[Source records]
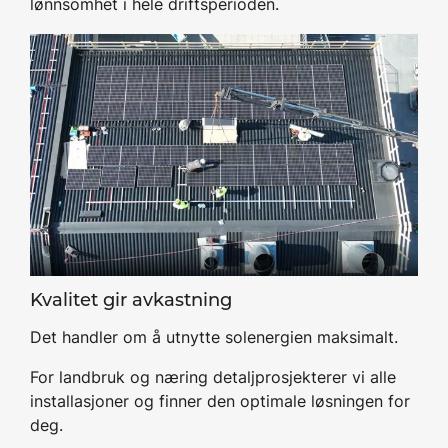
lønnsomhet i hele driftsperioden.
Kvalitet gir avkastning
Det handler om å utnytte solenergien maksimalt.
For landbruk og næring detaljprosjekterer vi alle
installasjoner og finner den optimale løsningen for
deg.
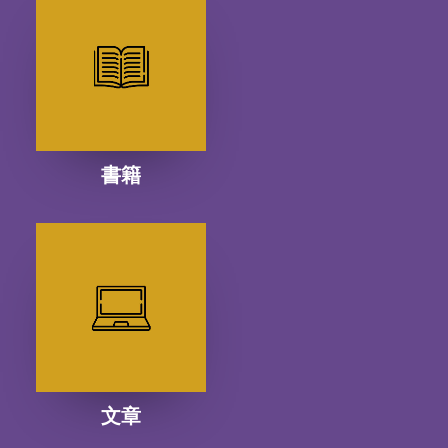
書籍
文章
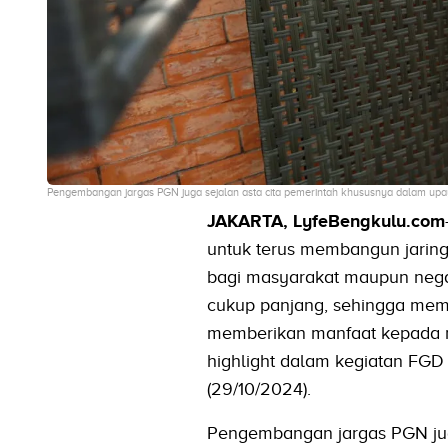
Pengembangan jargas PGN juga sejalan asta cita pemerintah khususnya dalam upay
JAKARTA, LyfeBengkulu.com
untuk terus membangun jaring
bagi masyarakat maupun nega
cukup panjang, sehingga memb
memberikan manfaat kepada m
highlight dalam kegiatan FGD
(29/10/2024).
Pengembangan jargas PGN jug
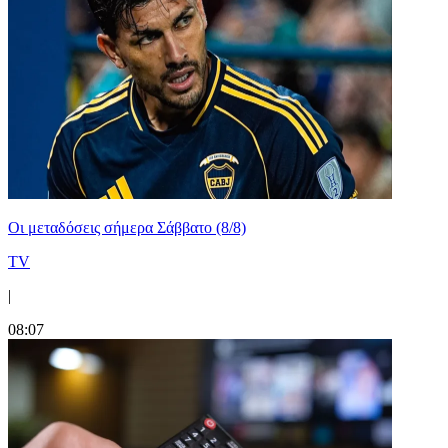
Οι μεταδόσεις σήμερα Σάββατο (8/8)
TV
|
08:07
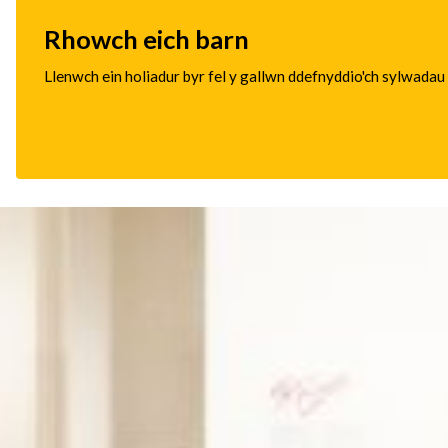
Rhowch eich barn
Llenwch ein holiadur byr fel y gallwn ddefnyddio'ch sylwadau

**BRIEF:**
Leaving every picture out, output the data exactly as it stands.

**EXERCISE SOLUTION:**
lønnsomhet i hele driftsperioden.
Kvalitet gir avkastning
Det handler om å utnytte solenergien maksimalt.
For landbruk og næring detaljprosjekterer vi alle
installasjoner og finner den optimale løsningen for
deg.
書籍
文章
Pengembangan jargas PGN juga sejalan asta cita pemerintah khususnya dalam upay
JAKARTA, LyfeBengkulu.com
untuk terus membangun jaring
bagi masyarakat maupun nega
cukup panjang, sehingga memb
memberikan manfaat kepada m
highlight dalam kegiatan FGD
(29/10/2024).
Pengembangan jargas PGN jug
Οι μεταδόσεις σήμερα Σάββατο (8/8)
TV
|
08:07
Rhowch eich barn
Llenwch ein holiadur byr fel y gallwn ddefnyddio'ch sylwadau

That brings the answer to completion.